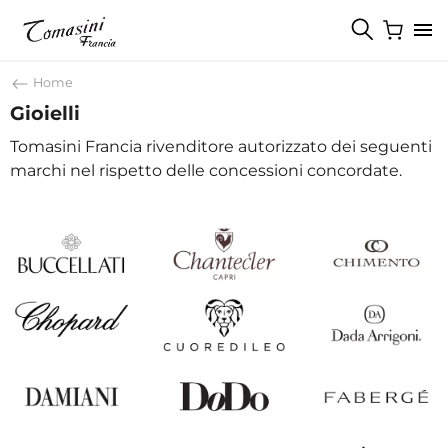
Home
Gioielli
Tomasini Francia rivenditore autorizzato dei seguenti
marchi nel rispetto delle concessioni concordate.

● ● ● ● ●

EXERCISE BRIEF: Once the pictures are removed, copy the material above exactly.

RESPONSE BELOW:
Home
Gioielli
Tomasini Francia rivenditore autorizzato dei seguenti
marchi nel rispetto delle concessioni concordate.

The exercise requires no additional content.